Rural healthcare has been a pretty big topic in the Pauls Valley area for some time now. Many believe it's the biggest issue for all of Oklahoma.
One person with that opinion is Leslie Osborn, who's still in the early stages of her first term as the state's labor commissioner.
During a visit this week with local chamber of commerce board members, Osborn said healthcare in rural places like Pauls Valley and Garvin County is one of the important issues that must be addressed if Oklahoma is going to take a positive step forward.
A couple of others are mental health care and career tech training.
According to the labor commissioner, these are among the issues that have a direct impact on the investment dollars and number of companies expressing interest in coming into the state and the jobs they bring with them.
Right now the impact is more on the negative side as improvements are desperately needed.
Osborn says we as a state must first begin to invest in ourselves.
“We change the trajectory with these things when we invest,” Osborn said.
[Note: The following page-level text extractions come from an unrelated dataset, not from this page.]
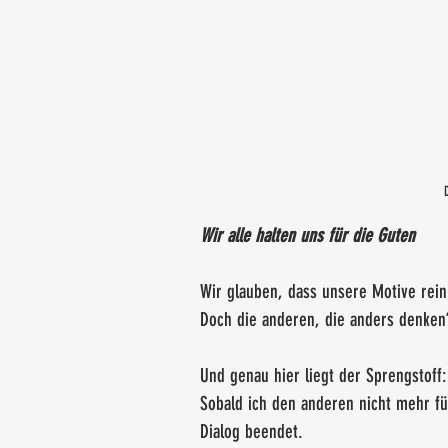
Wir alle halten uns für die Guten
Wir glauben, dass unsere Motive rein
Doch die anderen, die anders denken?
Und genau hier liegt der Sprengstoff:
Sobald ich den anderen nicht mehr fü
Dialog beendet.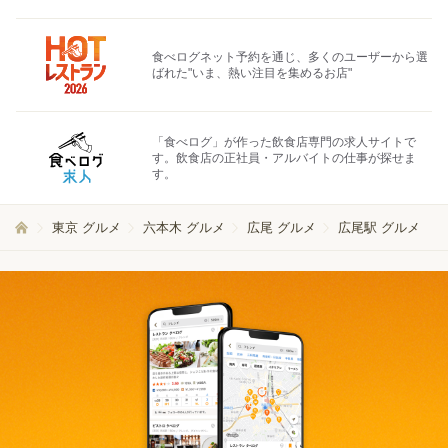
食べログネット予約を通じ、多くのユーザーから選
ばれた"いま、熱い注目を集めるお店"
「食べログ」が作った飲食店専門の求人サイトで
す。飲食店の正社員・アルバイトの仕事が探せま
す。
東京 グルメ
六本木 グルメ
広尾 グルメ
広尾駅 グルメ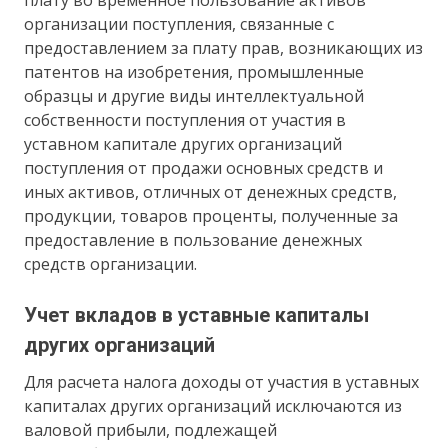
плату во временное пользование активов
организации поступления, связанные с
предоставлением за плату прав, возникающих из
патентов на изобретения, промышленные
образцы и другие виды интеллектуальной
собственности поступления от участия в
уставном капитале других организаций
поступления от продажи основных средств и
иных активов, отличных от денежных средств,
продукции, товаров проценты, полученные за
предоставление в пользование денежных
средств организации.
Учет вкладов в уставные капиталы
других организаций
Для расчета налога доходы от участия в уставных
капиталах других организаций исключаются из
валовой прибыли, подлежащей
“That's how you become a top 10 state. You don't become a top 10 state by saving your money or with rhetoric and beautiful speeches.
“You become a top 10 state by investing in four or fives of these things. Sometimes you have to make the dirty decisions that change your future.”
When Osborn first thought about running for labor commissioner she admits to viewing the office more as a union and non-union kind of thing. She was quick to learn that's not the case in Oklahoma.
Instead, it was more about a focus on safety, especially at the workplace.
“Most people don't know what the labor commissioner does. We have a lot of free services we offer to the state,” she said about a variety of training meant to improve safety on the job.
“We do a lot for work safety. We're here to serve the workforce of Oklahoma. A healthy and safe workforce is what we do.
“Last year we collected about $1 million in back wages for workers.”
The labor department also has a focus on child labor laws and working to investigate those times when businesses overlook or violate those laws.
“The rest of what we do is all about safety – the safety of citizens and the safety of workers,” Osborn said.
“We're one of the best states in the low rates of people being injured on the job.”
Other duties of the department include checking the safety of elevators, amusement parks and even boilers and commercial hot water heaters.